Fancie Lady Ann Fanshawe's icy cream, 1651-1707

To make Icy Cream
 Take three pints of the best cream, boyle it with
a blade of Mace, or else perfume it with orang flower water
 or Amber-Greece, sweeten the Cream, with sugar let it stand
till it is quite cold, then put it into Boxes, ether of Silver
 or tinn then take, Ice chopped into small peeces and
putt it into a tub and set the Boxes in the Ice couering
them all over, and let them stand in the Ice two
hours, and the Cream Will come to be Ice in the Boxes,
then turne them out into a salvar with some of the same
Seasoned Cream, so sarue it up at the Table.

 Lady Ann Fanshawe's sugar cakes, 1651-1707

To make Sugar Cakes
 Take 2 pound of Butter, one pound of fine Sugar, the yolkes of nine
Egs, a full Spoonfull of Mace beat & searsed [sifted], as much Flower as this
will well wett making them so stiffe as you may rowle it out, then
with the Cup of a glasse of what Size you please cutt
them into round Cakes; pricke them and bake them.

 Orange pudding c1685-c1725

To make Orange Pudding
 Take 2 Oranges pare them and cut them in little pieces,
then take 12 Ounces of fine Sugar, beat them in a stone morter,
put to them 12 Ounces of butter and 12 Yolkes of Eggs,
 and beat all these together, then make a very good paste,
and lay a sheet of paste upon a dish and so lay on your pudding,
and cover it with another sheet of paste,
 and set it in the oven, an hour will bake it

 How to Cook a Husband (c1710-1725)

How to Cook a Husband

 As Mr Glass said of the hare, you must first catch him. Having done so, the mode of cooking him, so as to make a good dish of him, is as follows. Many good husbands are spoiled in the cooking; some women go about it as if their husbands were bladders, and blow them up. Others keep them constantly in hot water, while others freeze them by conjugal coldness. Some smother them with hatred, contention and variance, and some keep them in pickle all their lives. These women always serve them up with tongue sauce. Now it cannot be supposed that husbands will be tender and good if managed in that way.
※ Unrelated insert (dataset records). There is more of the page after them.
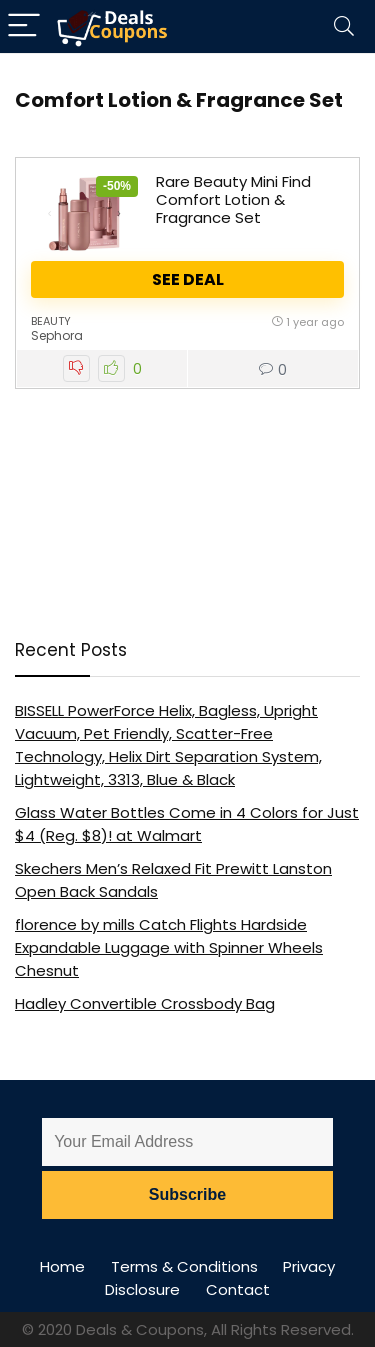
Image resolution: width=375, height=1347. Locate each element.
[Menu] (24, 26)
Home (62, 1266)
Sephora (57, 335)
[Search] (344, 26)
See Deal (188, 279)
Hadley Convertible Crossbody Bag (145, 1003)
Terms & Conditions (184, 1266)
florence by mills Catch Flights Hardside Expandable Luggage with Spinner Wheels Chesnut (169, 947)
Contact (238, 1289)
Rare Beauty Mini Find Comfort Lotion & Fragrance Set (233, 199)
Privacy (309, 1266)
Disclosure (142, 1289)
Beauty (51, 321)
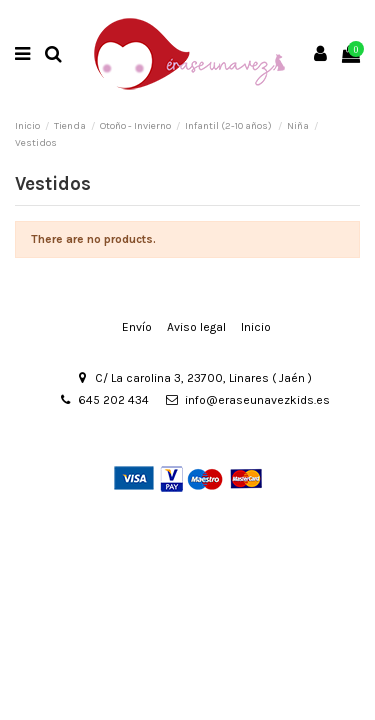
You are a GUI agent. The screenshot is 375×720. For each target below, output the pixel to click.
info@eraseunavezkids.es (257, 400)
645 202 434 (113, 400)
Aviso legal (196, 327)
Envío (137, 327)
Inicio (256, 327)
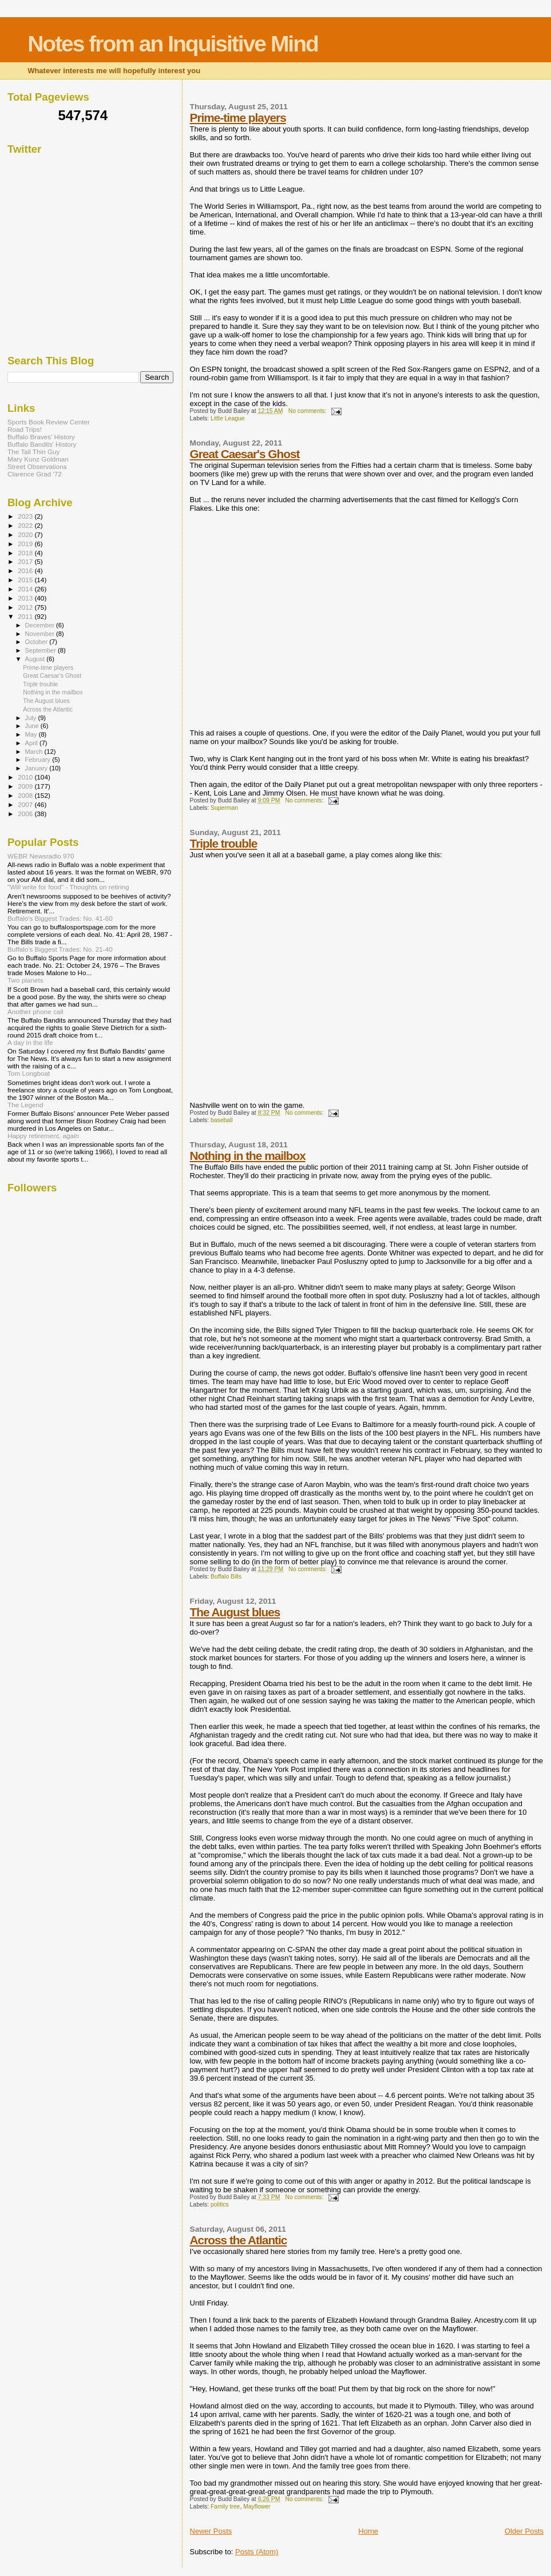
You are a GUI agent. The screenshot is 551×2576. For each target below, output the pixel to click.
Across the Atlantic (238, 2240)
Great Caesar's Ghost (245, 453)
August (36, 658)
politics (220, 2204)
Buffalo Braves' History (41, 436)
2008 (26, 795)
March (35, 751)
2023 (26, 516)
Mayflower (256, 2506)
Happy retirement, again (43, 1135)
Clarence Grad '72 (34, 474)
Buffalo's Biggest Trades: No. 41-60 (60, 918)
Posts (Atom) (256, 2551)
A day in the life (30, 1042)
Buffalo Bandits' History (42, 444)
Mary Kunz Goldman (38, 459)
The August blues (235, 1612)
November (40, 633)
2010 (26, 777)
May (32, 734)
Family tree (225, 2506)
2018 (26, 552)
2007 (26, 804)
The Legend (25, 1104)
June (33, 725)
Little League (228, 418)
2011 (26, 616)
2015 (26, 579)
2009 (26, 786)
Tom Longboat (28, 1073)
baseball (222, 1120)
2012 (26, 607)
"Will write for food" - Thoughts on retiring (68, 887)
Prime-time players (238, 117)
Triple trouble (223, 843)
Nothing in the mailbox (248, 1155)
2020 (26, 534)
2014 (26, 589)
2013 (26, 598)
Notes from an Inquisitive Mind (172, 43)
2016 (26, 570)
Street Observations (37, 466)
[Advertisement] (93, 262)
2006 (26, 813)
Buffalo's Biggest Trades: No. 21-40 (60, 949)
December (40, 625)
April (32, 743)
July (31, 717)
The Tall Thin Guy (33, 451)
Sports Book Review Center (48, 422)
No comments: (308, 411)
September (41, 650)
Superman (224, 808)
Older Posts (524, 2531)
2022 (26, 525)
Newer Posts (211, 2531)
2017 (26, 561)
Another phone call (35, 1011)
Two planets (25, 980)
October (37, 641)
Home (368, 2531)
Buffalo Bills (226, 1576)
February (39, 759)
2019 (26, 543)
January (37, 768)
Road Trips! (24, 429)
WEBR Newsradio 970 (40, 856)
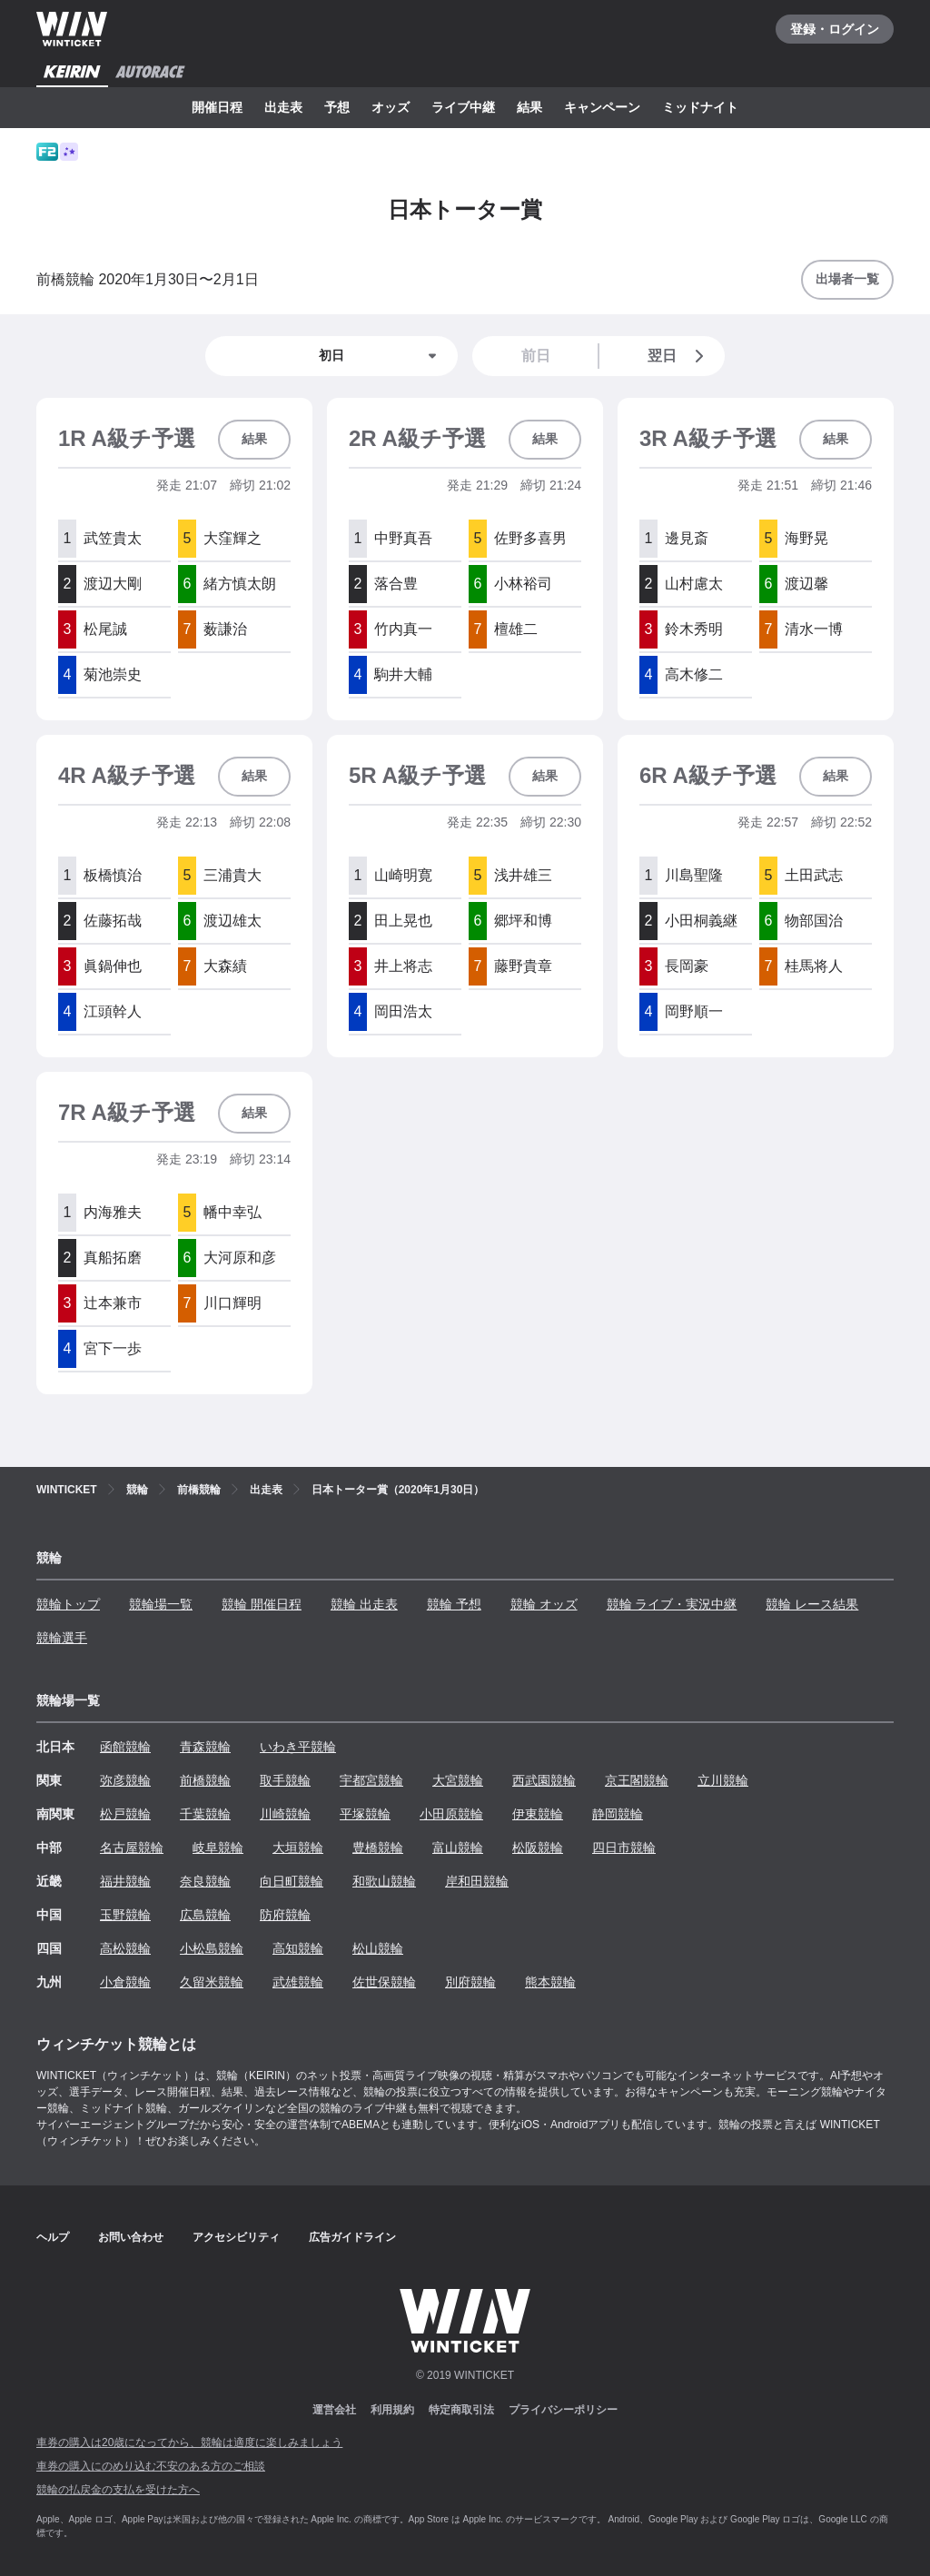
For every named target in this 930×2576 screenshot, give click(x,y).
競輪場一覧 (161, 1604)
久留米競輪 (211, 1982)
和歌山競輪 (384, 1881)
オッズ (390, 107)
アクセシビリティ (236, 2237)
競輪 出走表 (364, 1604)
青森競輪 (205, 1746)
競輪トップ (68, 1604)
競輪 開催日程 (262, 1604)
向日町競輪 (291, 1881)
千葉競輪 (205, 1814)
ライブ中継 (463, 107)
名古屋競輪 (131, 1847)
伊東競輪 (537, 1814)
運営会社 (334, 2409)
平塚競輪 (365, 1814)
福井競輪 (125, 1881)
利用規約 (392, 2409)
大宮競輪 (457, 1780)
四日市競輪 (624, 1847)
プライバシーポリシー (563, 2409)
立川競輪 (723, 1780)
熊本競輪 (550, 1982)
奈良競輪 (205, 1881)
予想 (337, 107)
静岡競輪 (617, 1814)
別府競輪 (470, 1982)
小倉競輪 (125, 1982)
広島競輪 (205, 1914)
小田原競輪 (451, 1814)
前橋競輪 (205, 1780)
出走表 (283, 107)
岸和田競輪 (477, 1881)
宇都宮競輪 (371, 1780)
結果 (529, 107)
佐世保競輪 (384, 1982)
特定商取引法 (461, 2409)
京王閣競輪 (636, 1780)
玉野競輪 (125, 1914)
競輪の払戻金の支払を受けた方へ (118, 2489)
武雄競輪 (297, 1982)
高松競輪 (125, 1948)
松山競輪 (377, 1948)
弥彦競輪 (125, 1780)
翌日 (679, 356)
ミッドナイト (700, 107)
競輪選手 (61, 1637)
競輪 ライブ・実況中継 (672, 1604)
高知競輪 (297, 1948)
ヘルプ (52, 2237)
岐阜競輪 (218, 1847)
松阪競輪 (537, 1847)
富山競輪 (457, 1847)
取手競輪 (285, 1780)
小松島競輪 (211, 1948)
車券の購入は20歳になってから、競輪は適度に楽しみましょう (189, 2442)
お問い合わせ (130, 2237)
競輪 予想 (454, 1604)
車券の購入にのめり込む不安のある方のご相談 (150, 2466)
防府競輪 (285, 1914)
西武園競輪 (544, 1780)
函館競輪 (125, 1746)
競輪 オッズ (544, 1604)
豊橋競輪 (377, 1847)
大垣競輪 (297, 1847)
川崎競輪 (285, 1814)
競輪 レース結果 (812, 1604)
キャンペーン (602, 107)
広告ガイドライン (352, 2237)
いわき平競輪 (298, 1746)
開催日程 (217, 107)
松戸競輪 (125, 1814)
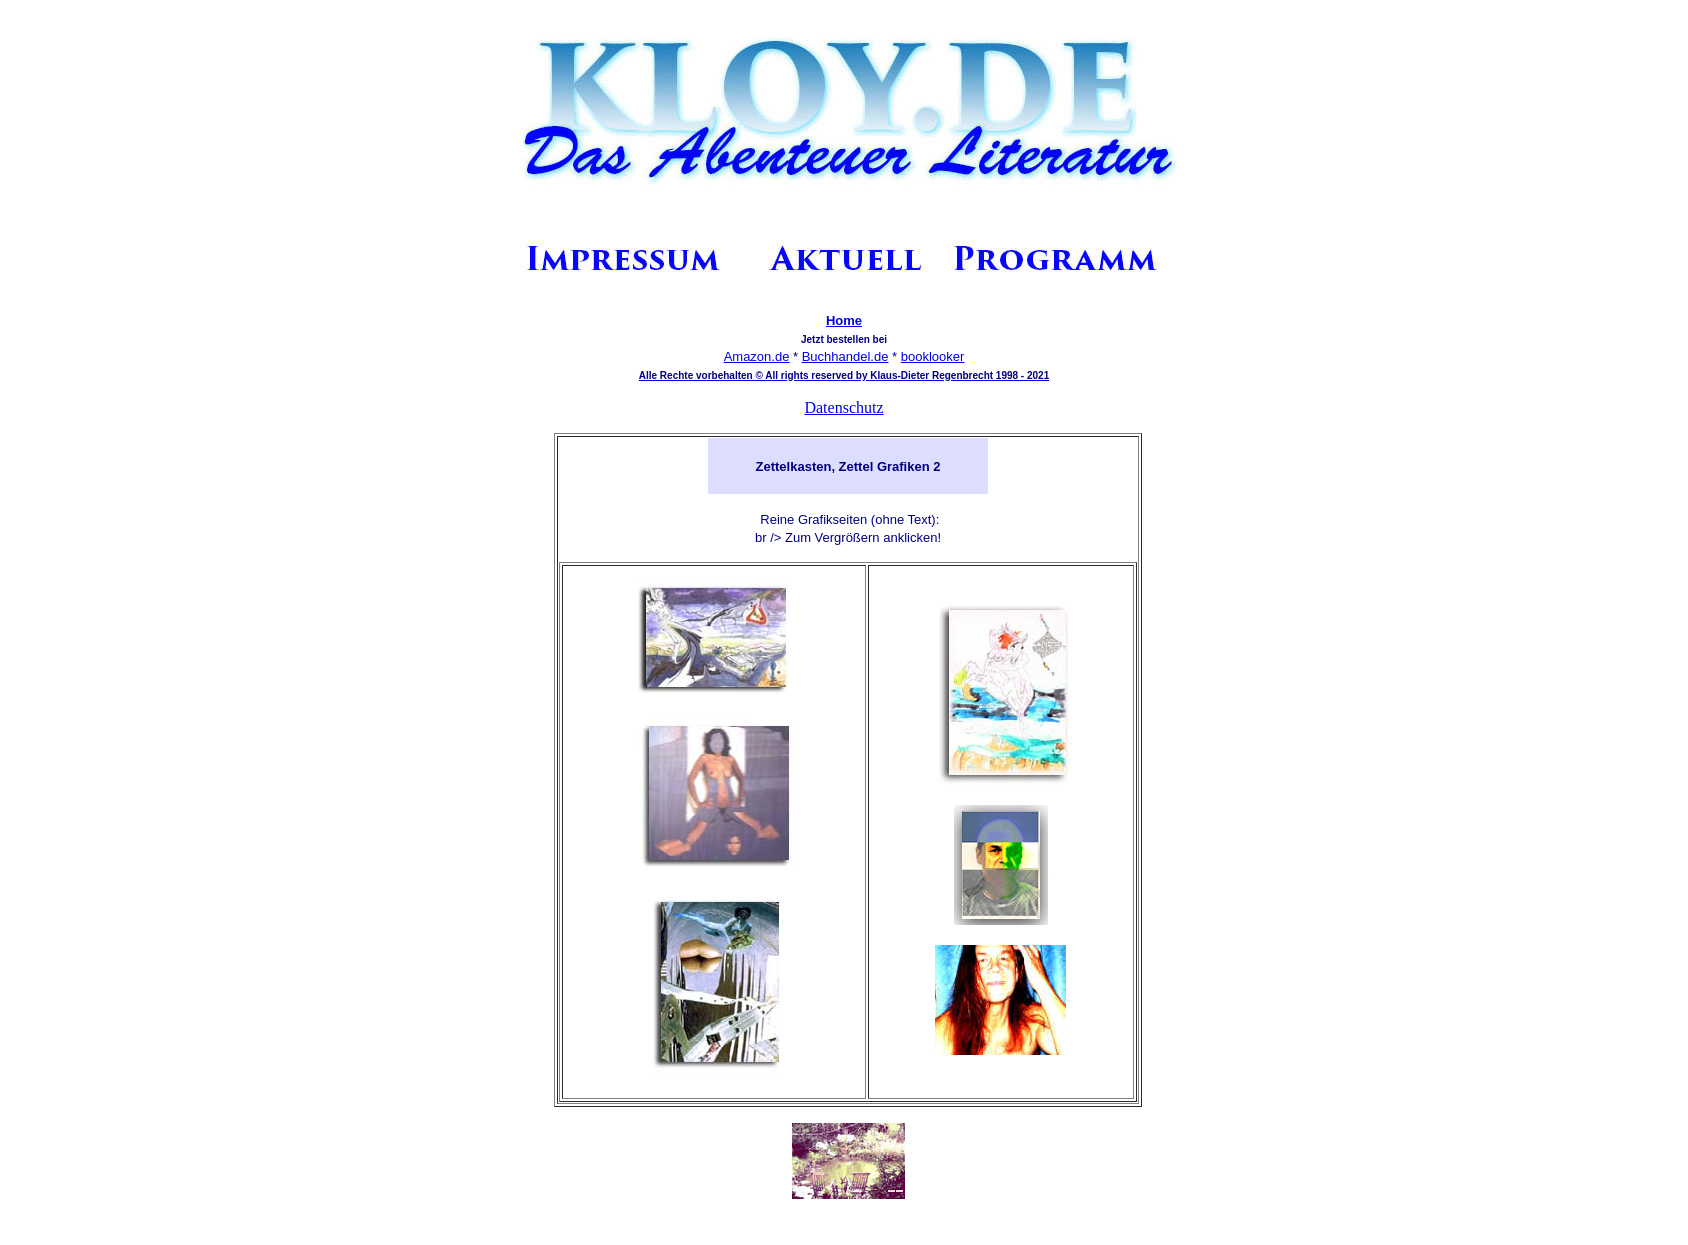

But they are, on the contrary, very delicious when managed as follows: Get a large jar called the jar of carefulness, (which all good wives have on hand), place your husband in it, and set him near the fire of conjugal love; let the fire be pretty hot, but especially let it be clear - above all, let the heat be constant. Cover him over with affection, kindness and subjection. Garnish with modest, becoming familiarity, and the spice of pleasantry; and if you had kisses and other confectionaries let them be accompanied with a sufficient portion of secrecy, mixed with prudence and moderation. We would advise all good wives to try this receipt and realise how admirable a dish a husband is when properly cooked.


  1. My favorite is how to cook a husband. What a sweet story. We have so many recipes today on how to behave. Thanks for sharing.

    1. I'm glad you enjoyed the post, Ann. Thanks so much for commenting.

  2. I love this! Especially the last recipe!!